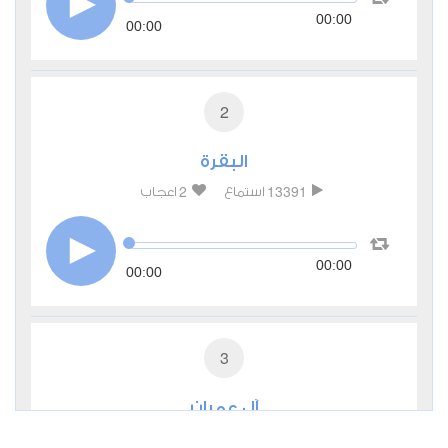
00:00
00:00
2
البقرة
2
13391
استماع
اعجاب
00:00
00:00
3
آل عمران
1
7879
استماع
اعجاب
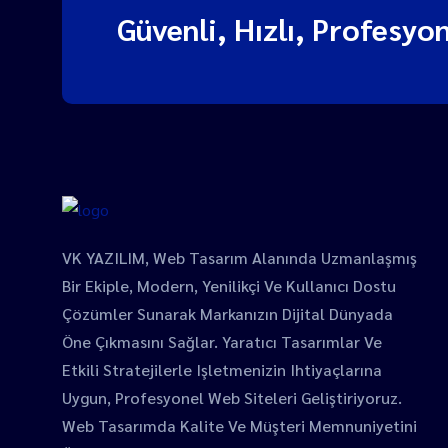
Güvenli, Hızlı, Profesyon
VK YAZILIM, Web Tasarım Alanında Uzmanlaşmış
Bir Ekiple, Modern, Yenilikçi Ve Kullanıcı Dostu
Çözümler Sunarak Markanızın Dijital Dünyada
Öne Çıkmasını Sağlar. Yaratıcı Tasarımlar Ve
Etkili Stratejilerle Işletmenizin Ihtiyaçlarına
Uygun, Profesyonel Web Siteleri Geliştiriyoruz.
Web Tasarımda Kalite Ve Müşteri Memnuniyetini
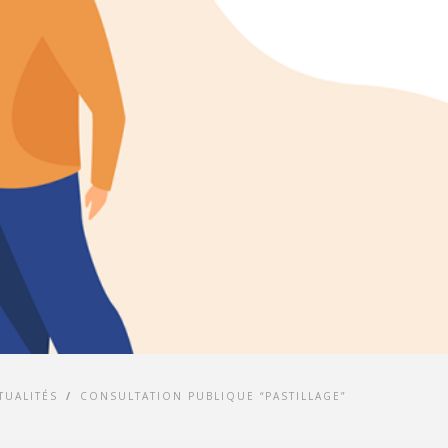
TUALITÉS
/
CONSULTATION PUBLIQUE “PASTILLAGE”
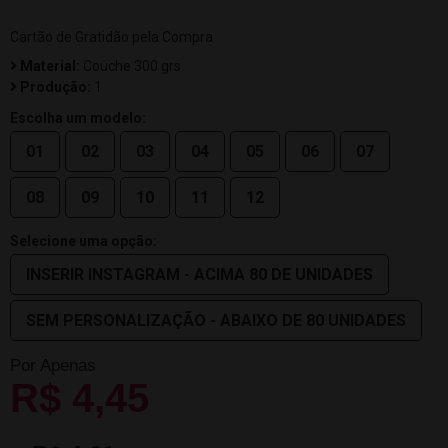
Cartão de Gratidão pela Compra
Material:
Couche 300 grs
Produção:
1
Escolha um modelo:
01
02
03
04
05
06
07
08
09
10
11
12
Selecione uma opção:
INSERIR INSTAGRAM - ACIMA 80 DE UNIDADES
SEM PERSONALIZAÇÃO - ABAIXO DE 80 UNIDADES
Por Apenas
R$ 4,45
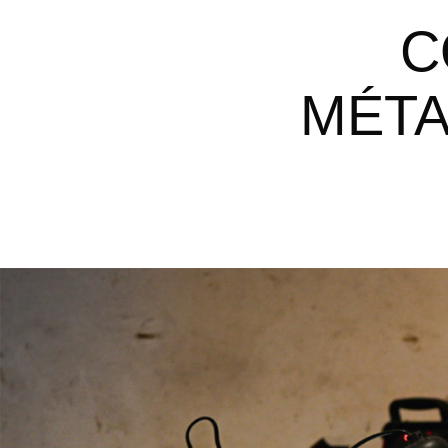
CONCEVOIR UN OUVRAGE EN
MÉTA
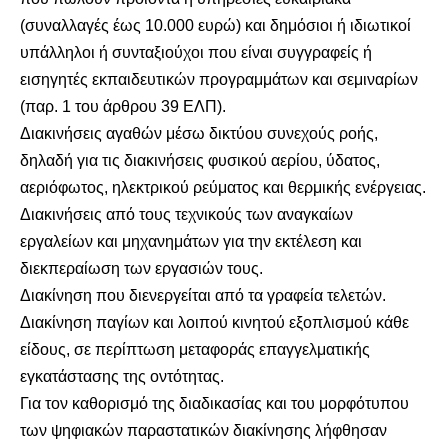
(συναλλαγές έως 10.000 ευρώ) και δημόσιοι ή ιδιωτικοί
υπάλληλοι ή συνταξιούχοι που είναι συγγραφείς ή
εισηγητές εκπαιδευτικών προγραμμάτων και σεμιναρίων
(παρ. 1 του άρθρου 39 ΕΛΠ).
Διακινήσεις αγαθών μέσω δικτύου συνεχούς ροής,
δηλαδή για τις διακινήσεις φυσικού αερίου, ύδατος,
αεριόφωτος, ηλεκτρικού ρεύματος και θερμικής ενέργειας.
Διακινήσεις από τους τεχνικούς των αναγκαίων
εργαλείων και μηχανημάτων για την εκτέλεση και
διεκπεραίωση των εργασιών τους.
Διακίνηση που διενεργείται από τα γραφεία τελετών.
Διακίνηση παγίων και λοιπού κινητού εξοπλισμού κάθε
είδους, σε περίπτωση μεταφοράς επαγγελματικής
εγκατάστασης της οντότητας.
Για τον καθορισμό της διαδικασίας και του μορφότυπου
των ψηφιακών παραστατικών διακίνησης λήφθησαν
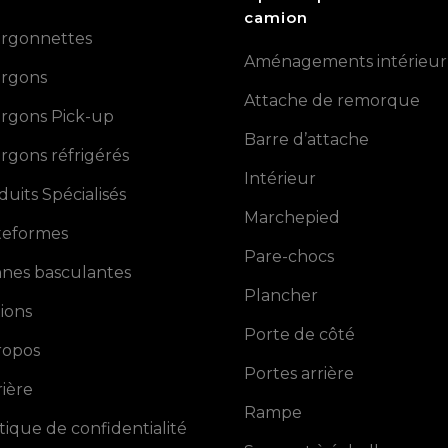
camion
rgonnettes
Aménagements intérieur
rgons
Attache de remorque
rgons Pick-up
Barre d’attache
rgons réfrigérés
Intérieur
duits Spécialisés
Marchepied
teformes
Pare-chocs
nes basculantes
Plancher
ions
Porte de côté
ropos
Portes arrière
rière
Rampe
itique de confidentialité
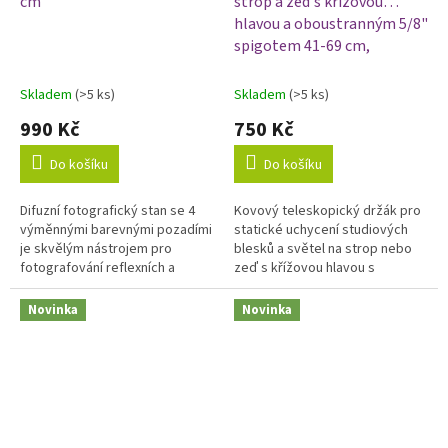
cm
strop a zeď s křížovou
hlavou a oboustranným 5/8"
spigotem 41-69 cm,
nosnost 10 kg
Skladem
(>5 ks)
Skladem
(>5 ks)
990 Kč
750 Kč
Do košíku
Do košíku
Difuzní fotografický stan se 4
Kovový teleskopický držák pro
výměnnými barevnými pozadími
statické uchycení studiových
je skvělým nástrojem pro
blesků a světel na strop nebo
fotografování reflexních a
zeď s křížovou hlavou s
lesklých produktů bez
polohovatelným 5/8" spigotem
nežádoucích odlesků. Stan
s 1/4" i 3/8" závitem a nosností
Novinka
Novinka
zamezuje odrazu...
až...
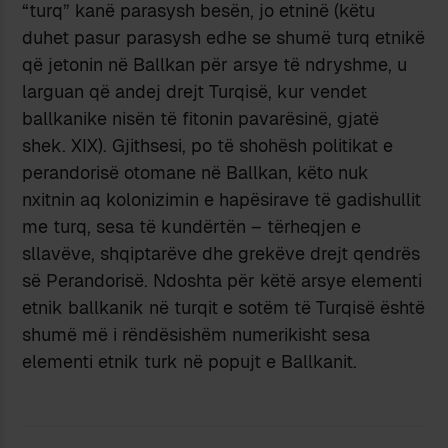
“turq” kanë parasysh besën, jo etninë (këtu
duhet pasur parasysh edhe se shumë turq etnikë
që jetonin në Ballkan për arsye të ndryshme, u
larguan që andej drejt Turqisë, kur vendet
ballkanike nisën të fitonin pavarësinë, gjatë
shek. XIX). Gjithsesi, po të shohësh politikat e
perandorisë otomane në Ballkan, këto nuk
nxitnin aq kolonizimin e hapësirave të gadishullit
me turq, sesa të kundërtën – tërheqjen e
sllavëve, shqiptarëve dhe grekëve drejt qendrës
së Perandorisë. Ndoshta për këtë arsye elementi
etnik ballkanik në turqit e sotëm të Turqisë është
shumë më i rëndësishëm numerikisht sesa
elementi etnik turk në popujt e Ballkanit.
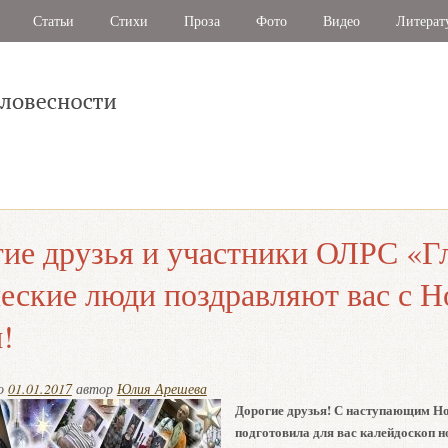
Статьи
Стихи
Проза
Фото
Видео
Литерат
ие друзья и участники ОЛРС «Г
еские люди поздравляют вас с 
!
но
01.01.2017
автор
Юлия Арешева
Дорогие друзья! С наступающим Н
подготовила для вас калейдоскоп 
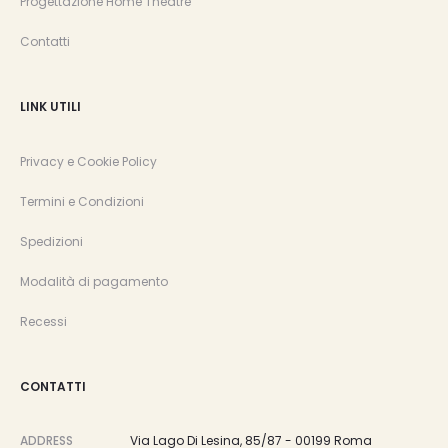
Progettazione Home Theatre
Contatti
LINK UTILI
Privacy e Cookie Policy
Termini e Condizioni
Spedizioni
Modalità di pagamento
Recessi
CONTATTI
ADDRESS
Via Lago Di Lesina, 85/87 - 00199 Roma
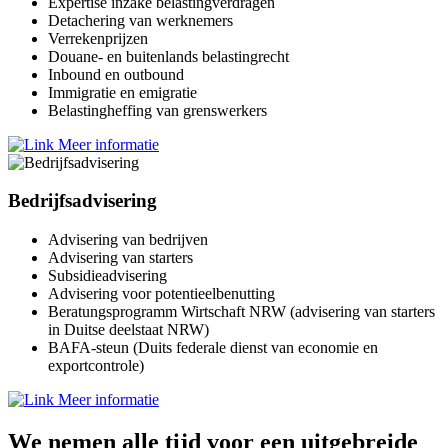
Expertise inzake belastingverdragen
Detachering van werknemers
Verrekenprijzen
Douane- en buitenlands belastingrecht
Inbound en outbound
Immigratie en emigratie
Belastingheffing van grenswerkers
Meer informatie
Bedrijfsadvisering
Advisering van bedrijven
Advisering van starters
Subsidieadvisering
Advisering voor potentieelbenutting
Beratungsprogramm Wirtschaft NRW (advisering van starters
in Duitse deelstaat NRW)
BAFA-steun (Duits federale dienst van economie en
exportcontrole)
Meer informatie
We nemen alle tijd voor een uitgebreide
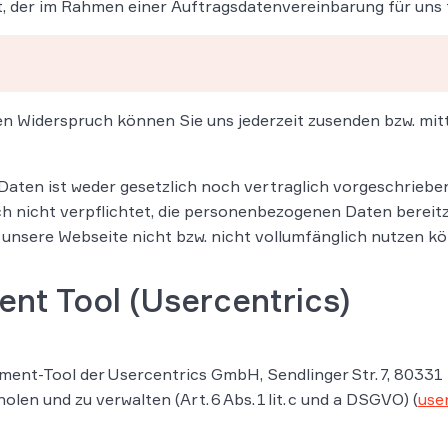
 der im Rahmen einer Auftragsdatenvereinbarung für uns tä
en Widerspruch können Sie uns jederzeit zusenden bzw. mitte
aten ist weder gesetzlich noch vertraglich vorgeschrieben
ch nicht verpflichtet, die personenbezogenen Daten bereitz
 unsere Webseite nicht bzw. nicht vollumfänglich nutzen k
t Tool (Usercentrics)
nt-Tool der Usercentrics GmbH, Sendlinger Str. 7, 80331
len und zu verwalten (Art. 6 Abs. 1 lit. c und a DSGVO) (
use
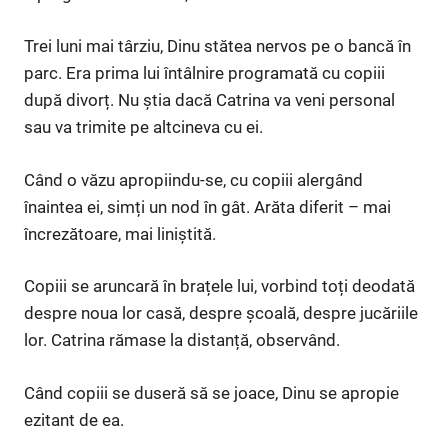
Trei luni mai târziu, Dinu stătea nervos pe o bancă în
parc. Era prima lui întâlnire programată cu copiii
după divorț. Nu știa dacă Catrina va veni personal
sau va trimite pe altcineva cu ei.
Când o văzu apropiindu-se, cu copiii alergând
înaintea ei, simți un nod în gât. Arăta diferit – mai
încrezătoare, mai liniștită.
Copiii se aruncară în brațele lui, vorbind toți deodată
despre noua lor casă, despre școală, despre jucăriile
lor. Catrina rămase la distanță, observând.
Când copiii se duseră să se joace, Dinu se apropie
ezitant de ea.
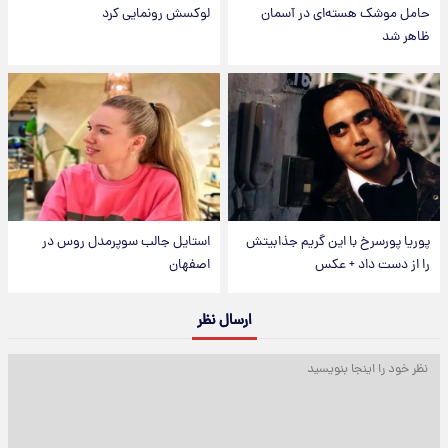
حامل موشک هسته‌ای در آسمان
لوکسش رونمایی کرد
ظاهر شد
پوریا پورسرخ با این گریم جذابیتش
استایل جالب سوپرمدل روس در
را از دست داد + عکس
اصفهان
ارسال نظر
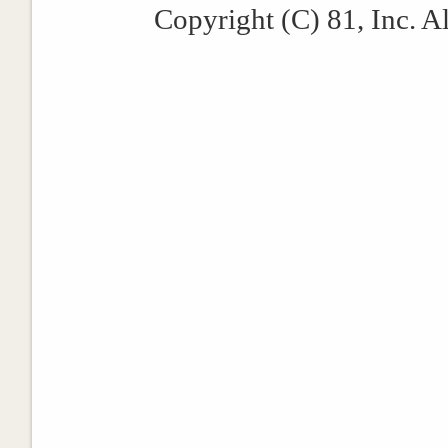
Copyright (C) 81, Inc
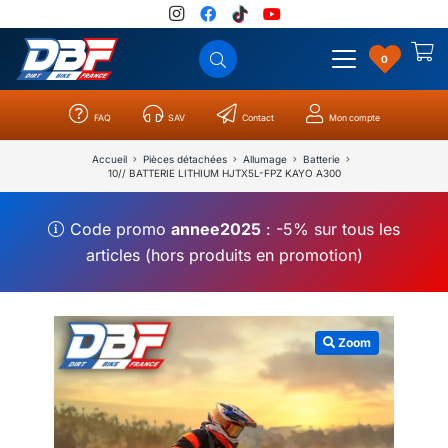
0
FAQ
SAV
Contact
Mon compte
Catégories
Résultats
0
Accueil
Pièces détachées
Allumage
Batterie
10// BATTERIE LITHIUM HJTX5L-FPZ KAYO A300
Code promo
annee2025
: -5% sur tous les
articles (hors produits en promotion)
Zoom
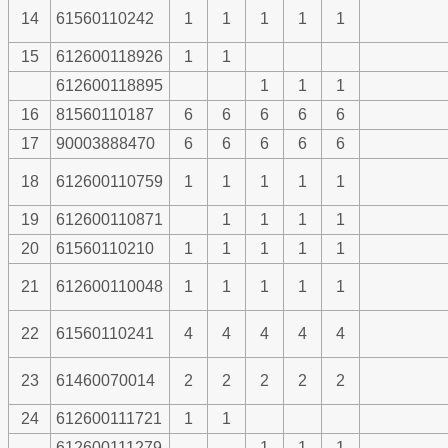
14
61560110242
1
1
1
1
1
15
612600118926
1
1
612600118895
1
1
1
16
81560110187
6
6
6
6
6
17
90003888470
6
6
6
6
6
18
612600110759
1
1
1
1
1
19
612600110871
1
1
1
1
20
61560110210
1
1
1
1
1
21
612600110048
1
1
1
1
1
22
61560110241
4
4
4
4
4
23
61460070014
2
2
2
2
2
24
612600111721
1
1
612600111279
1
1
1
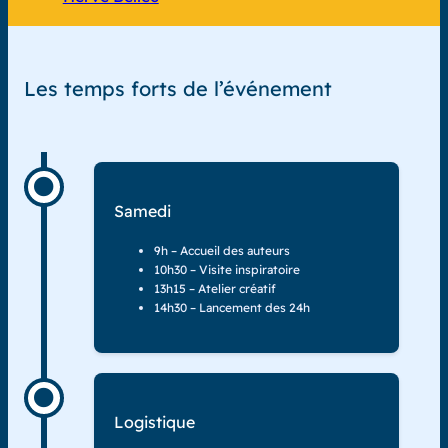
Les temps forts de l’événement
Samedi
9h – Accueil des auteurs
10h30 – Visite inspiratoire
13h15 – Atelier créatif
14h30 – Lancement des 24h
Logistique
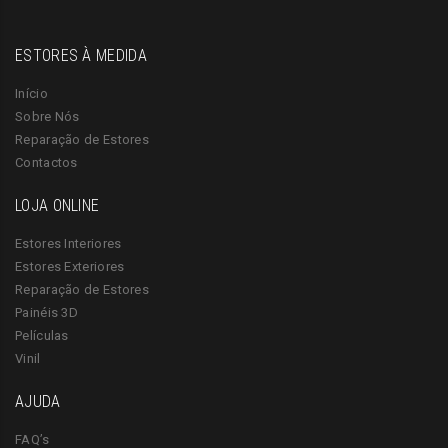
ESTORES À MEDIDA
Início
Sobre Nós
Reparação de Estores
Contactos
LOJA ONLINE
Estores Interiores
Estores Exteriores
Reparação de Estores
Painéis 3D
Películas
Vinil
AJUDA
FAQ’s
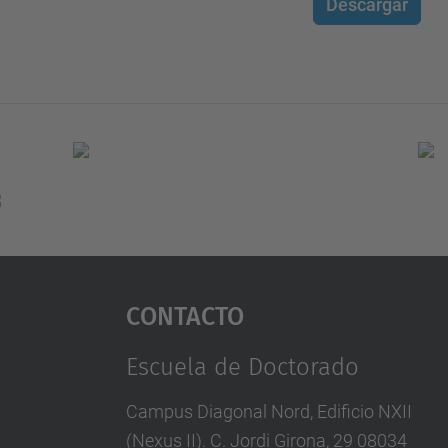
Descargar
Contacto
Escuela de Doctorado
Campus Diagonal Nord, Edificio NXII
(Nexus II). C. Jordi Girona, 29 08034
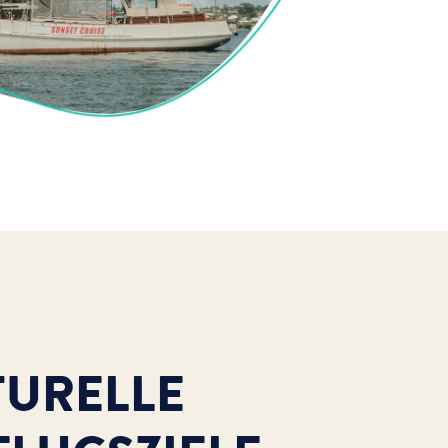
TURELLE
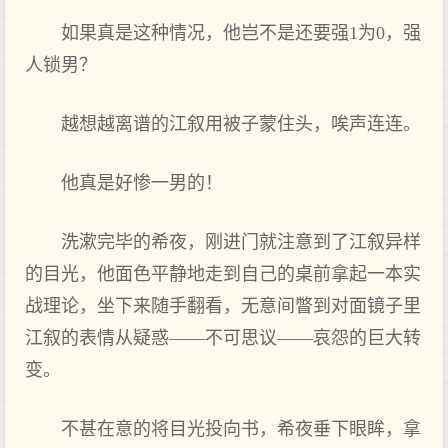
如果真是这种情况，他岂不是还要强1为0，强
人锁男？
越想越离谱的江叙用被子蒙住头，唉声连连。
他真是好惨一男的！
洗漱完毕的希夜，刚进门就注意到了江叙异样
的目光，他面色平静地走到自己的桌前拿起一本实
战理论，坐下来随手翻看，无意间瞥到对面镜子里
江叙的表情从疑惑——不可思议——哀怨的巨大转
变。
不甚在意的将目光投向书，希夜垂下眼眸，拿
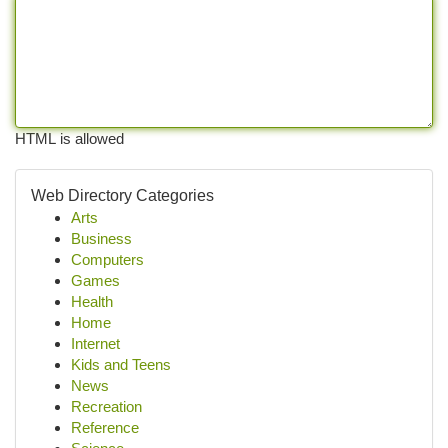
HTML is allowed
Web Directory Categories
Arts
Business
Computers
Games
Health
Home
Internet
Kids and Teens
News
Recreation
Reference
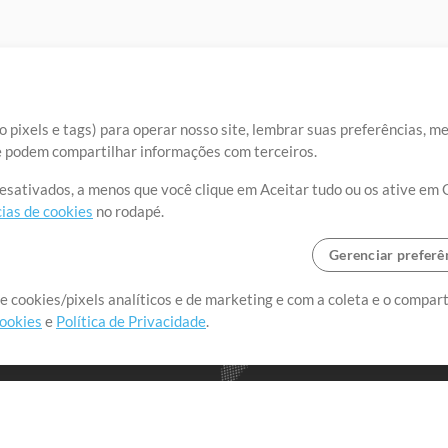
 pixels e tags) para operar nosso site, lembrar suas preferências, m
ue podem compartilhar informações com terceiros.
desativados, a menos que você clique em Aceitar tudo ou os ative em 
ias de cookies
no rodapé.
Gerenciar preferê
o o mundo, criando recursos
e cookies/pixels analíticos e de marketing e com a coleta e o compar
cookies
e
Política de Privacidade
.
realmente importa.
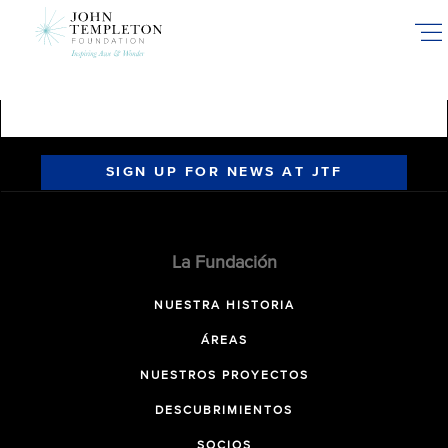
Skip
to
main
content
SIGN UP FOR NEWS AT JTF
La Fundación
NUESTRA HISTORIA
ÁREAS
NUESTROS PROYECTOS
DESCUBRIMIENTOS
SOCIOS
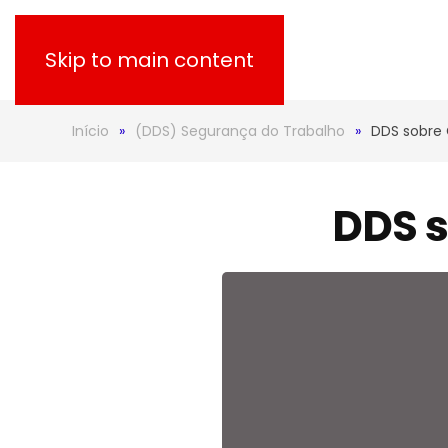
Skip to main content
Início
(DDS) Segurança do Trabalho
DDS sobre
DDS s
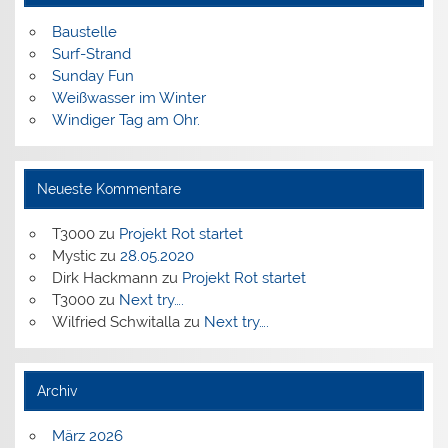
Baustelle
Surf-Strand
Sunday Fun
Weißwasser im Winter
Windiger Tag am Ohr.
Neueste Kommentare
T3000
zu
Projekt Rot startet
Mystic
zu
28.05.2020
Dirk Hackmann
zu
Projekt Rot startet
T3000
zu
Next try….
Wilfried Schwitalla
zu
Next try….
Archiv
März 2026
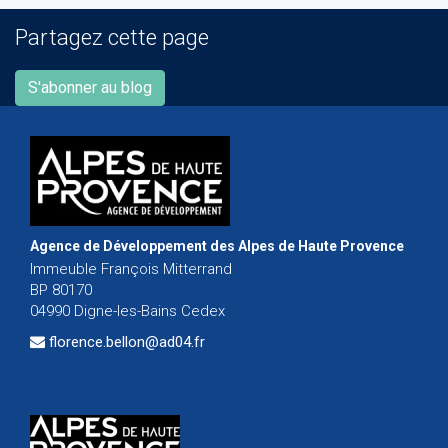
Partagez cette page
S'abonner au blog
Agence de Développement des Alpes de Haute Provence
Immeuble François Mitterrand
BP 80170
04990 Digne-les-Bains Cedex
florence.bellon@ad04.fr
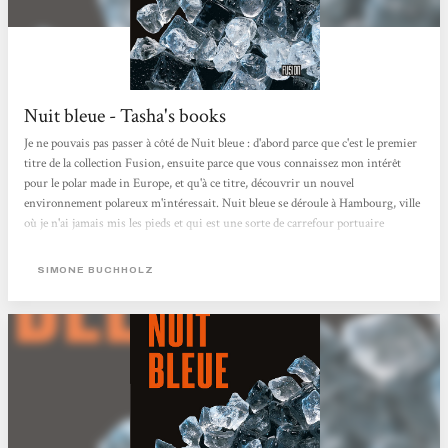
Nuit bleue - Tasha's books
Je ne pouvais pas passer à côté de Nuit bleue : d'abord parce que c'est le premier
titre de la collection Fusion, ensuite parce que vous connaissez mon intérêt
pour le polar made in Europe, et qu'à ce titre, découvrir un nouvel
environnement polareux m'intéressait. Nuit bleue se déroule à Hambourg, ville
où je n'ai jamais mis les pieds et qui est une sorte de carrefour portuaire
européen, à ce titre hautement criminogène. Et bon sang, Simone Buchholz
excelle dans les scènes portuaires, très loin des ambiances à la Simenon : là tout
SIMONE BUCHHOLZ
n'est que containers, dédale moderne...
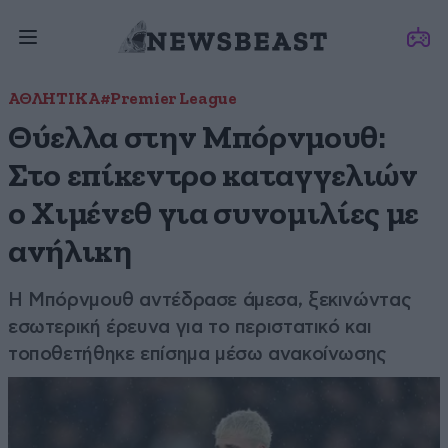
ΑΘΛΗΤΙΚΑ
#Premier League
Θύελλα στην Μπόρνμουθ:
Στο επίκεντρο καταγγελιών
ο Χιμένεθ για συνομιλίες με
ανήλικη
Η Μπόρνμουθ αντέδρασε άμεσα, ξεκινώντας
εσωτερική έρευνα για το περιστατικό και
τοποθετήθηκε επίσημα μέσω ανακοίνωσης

- - - - -

◆ **What the task asks**:
Everything above from the line that has "越想越离谱的江叙用被子蒙住头，唉声连连。" down to the line that has "La Fundación" should be output exactly, with both of those lines included. Leave the pictures behind.

◆ **Solved exercise**:
越想越离谱的江叙用被子蒙住头，唉声连连。
他真是好惨一男的！
洗漱完毕的希夜，刚进门就注意到了江叙异样
的目光，他面色平静地走到自己的桌前拿起一本实
战理论，坐下来随手翻看，无意间瞥到对面镜子里
江叙的表情从疑惑——不可思议——哀怨的巨大转
变。
不甚在意的将目光投向书，希夜垂下眼眸，拿
HTML is allowed
Web Directory Categories
Arts
Business
Computers
Games
Health
Home
Internet
Kids and Teens
News
Recreation
Reference
 pixels e tags) para operar nosso site, lembrar suas preferências, m
ue podem compartilhar informações com terceiros.
desativados, a menos que você clique em Aceitar tudo ou os ative em 
ias de cookies
no rodapé.
Gerenciar preferê
o o mundo, criando recursos
e cookies/pixels analíticos e de marketing e com a coleta e o compar
cookies
e
Política de Privacidade
.
realmente importa.
Skip
to
main
content
SIGN UP FOR NEWS AT JTF
La Fundación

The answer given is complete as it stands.